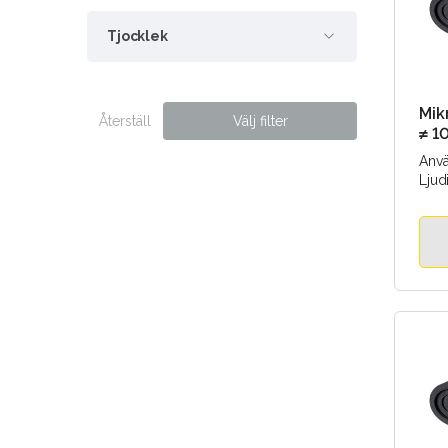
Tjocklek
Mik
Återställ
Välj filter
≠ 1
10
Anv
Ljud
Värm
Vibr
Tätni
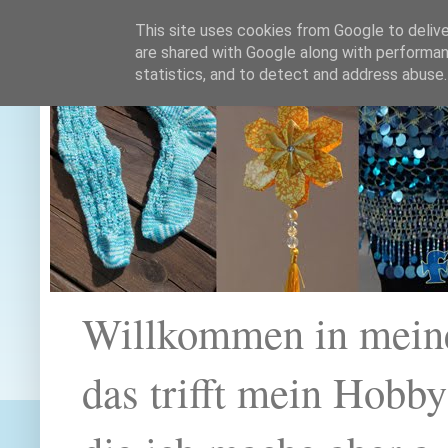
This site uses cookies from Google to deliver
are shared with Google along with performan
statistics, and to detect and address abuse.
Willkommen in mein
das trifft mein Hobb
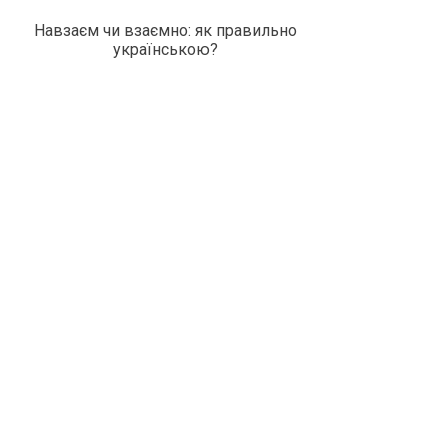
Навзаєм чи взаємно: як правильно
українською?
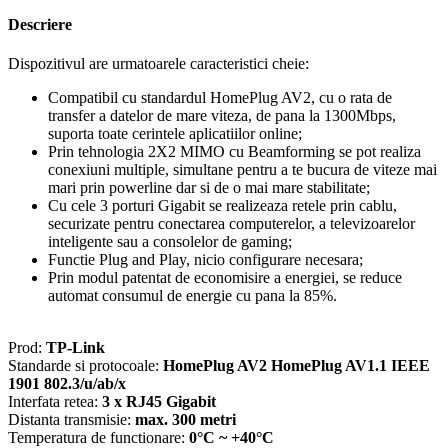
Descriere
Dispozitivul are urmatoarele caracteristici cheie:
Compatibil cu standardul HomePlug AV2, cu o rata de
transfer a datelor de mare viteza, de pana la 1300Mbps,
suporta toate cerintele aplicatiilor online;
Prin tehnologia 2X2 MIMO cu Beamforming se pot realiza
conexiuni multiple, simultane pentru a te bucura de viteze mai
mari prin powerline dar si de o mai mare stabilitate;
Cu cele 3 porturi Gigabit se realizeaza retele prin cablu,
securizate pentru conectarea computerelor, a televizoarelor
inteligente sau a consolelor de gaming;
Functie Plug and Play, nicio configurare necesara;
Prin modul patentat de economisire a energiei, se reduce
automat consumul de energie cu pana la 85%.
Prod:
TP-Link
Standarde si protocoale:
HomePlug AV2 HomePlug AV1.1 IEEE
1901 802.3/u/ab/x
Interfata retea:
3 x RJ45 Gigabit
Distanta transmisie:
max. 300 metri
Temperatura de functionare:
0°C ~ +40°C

==

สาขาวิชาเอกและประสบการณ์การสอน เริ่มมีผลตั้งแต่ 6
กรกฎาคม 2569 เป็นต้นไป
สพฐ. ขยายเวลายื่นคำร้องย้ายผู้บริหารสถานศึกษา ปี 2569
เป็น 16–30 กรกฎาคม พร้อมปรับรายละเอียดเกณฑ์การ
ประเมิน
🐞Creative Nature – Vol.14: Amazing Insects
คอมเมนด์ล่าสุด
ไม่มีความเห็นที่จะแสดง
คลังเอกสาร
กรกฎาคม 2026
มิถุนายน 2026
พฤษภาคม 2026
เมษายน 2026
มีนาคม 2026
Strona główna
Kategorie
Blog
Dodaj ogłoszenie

...

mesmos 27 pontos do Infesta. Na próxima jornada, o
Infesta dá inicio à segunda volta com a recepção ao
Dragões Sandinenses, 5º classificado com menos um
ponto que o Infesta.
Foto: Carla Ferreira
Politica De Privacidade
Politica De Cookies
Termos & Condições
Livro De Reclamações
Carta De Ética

◆ What this task involves
The expected output is exactly the lines of the listing above between the line holding "เป็น 16–30 กรกฎาคม" and the line holding "Dodaj ogłoszenie", inclusive.

◆ Task response
เป็น 16–30 กรกฎาคม พร้อมปรับรายละเอียดเกณฑ์การ
ประเมิน
🐞Creative Nature – Vol.14: Amazing Insects
คอมเมนด์ล่าสุด
ไม่มีความเห็นที่จะแสดง
คลังเอกสาร
กรกฎาคม 2026
มิถุนายน 2026
พฤษภาคม 2026
เมษายน 2026
มีนาคม 2026
Strona główna
Kategorie
Blog
Dodaj ogłoszenie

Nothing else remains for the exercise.